PROVIDED DATA:
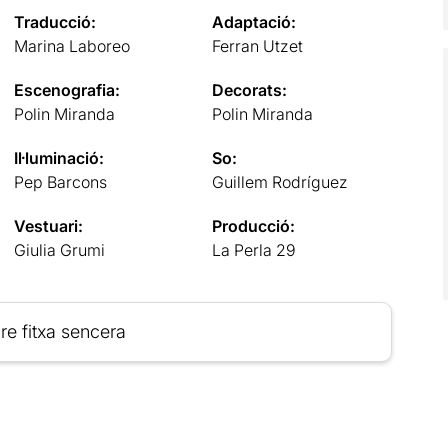
Traducció:
Adaptació:
Marina Laboreo
Ferran Utzet
Escenografia:
Decorats:
Polin Miranda
Polin Miranda
Il·luminació:
So:
Pep Barcons
Guillem Rodríguez
Vestuari:
Producció:
Giulia Grumi
La Perla 29
re fitxa sencera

WHAT TO WORK ON: Without any pictures, retype the records above exactly.

ANSWER FOR THE TASK:
Traducció:
Adaptació:
Marina Laboreo
Ferran Utzet
Escenografia:
Decorats:
Polin Miranda
Polin Miranda
Il·luminació:
So:
Pep Barcons
Guillem Rodríguez
Vestuari:
Producció:
Giulia Grumi
La Perla 29
re fitxa sencera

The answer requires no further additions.